● **What you are asked to do**
The copy you produce must hold every record exactly, and none of the images.

───── Provided records

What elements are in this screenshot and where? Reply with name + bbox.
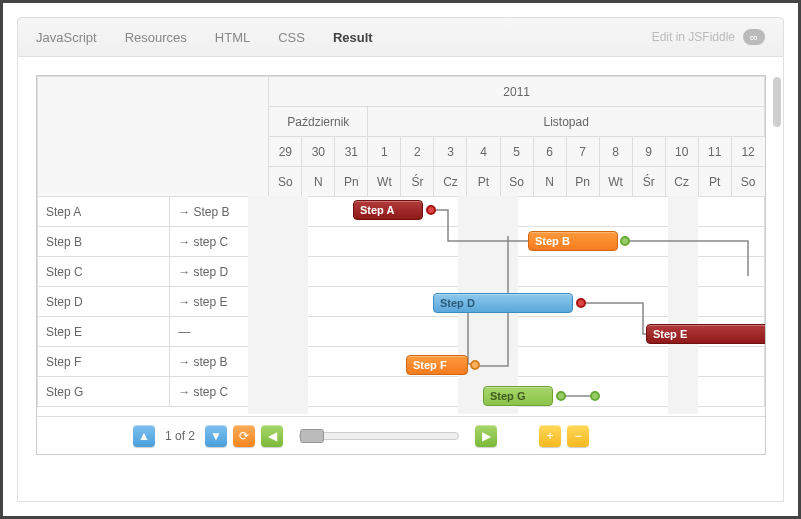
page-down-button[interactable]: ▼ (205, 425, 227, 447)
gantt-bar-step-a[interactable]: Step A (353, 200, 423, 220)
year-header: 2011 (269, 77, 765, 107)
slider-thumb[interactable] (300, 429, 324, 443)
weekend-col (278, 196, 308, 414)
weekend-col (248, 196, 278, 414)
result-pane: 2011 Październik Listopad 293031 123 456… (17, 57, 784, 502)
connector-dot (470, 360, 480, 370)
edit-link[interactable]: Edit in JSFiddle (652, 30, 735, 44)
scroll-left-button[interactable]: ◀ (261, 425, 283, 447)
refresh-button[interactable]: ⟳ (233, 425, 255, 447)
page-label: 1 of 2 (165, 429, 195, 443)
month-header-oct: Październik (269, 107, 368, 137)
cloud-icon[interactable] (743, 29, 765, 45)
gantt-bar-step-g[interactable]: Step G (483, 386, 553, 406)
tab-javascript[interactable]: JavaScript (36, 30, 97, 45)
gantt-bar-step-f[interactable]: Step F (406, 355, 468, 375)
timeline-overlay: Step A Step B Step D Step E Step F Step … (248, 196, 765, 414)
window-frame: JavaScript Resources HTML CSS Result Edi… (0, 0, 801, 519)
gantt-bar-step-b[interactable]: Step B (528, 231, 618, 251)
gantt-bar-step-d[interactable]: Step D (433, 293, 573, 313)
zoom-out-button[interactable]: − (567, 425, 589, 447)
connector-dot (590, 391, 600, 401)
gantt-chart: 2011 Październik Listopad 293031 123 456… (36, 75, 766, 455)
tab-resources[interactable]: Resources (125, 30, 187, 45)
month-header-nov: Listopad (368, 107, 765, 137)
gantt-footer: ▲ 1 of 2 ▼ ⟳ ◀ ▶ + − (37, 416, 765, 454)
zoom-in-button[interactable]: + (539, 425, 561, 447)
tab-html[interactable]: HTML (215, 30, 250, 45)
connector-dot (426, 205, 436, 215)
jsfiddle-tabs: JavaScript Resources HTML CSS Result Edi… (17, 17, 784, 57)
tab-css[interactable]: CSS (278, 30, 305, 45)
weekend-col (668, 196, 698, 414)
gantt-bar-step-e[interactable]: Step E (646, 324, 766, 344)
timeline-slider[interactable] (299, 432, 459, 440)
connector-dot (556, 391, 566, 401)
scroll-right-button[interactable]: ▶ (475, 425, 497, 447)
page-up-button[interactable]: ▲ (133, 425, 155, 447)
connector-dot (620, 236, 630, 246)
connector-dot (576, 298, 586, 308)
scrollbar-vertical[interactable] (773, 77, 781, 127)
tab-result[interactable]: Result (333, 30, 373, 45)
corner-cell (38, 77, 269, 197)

──────────

● **Exercise output**
What elements are in this screenshot and where? Reply with name + bbox.
page-down-button[interactable]: ▼ (205, 425, 227, 447)
gantt-bar-step-a[interactable]: Step A (353, 200, 423, 220)
year-header: 2011 (269, 77, 765, 107)
slider-thumb[interactable] (300, 429, 324, 443)
weekend-col (278, 196, 308, 414)
weekend-col (248, 196, 278, 414)
result-pane: 2011 Październik Listopad 293031 123 456… (17, 57, 784, 502)
connector-dot (470, 360, 480, 370)
edit-link[interactable]: Edit in JSFiddle (652, 30, 735, 44)
scroll-left-button[interactable]: ◀ (261, 425, 283, 447)
refresh-button[interactable]: ⟳ (233, 425, 255, 447)
page-label: 1 of 2 (165, 429, 195, 443)
month-header-oct: Październik (269, 107, 368, 137)
cloud-icon[interactable] (743, 29, 765, 45)
gantt-bar-step-g[interactable]: Step G (483, 386, 553, 406)
tab-javascript[interactable]: JavaScript (36, 30, 97, 45)
gantt-bar-step-f[interactable]: Step F (406, 355, 468, 375)
timeline-overlay: Step A Step B Step D Step E Step F Step … (248, 196, 765, 414)
window-frame: JavaScript Resources HTML CSS Result Edi… (0, 0, 801, 519)
gantt-bar-step-b[interactable]: Step B (528, 231, 618, 251)
gantt-bar-step-d[interactable]: Step D (433, 293, 573, 313)
zoom-out-button[interactable]: − (567, 425, 589, 447)
connector-dot (590, 391, 600, 401)
gantt-chart: 2011 Październik Listopad 293031 123 456… (36, 75, 766, 455)
tab-resources[interactable]: Resources (125, 30, 187, 45)
month-header-nov: Listopad (368, 107, 765, 137)
gantt-footer: ▲ 1 of 2 ▼ ⟳ ◀ ▶ + − (37, 416, 765, 454)
zoom-in-button[interactable]: + (539, 425, 561, 447)
tab-html[interactable]: HTML (215, 30, 250, 45)
connector-dot (426, 205, 436, 215)
jsfiddle-tabs: JavaScript Resources HTML CSS Result Edi… (17, 17, 784, 57)
tab-css[interactable]: CSS (278, 30, 305, 45)
weekend-col (668, 196, 698, 414)
gantt-bar-step-e[interactable]: Step E (646, 324, 766, 344)
timeline-slider[interactable] (299, 432, 459, 440)
connector-dot (556, 391, 566, 401)
scroll-right-button[interactable]: ▶ (475, 425, 497, 447)
page-up-button[interactable]: ▲ (133, 425, 155, 447)
connector-dot (620, 236, 630, 246)
connector-dot (576, 298, 586, 308)
scrollbar-vertical[interactable] (773, 77, 781, 127)
tab-result[interactable]: Result (333, 30, 373, 45)
corner-cell (38, 77, 269, 197)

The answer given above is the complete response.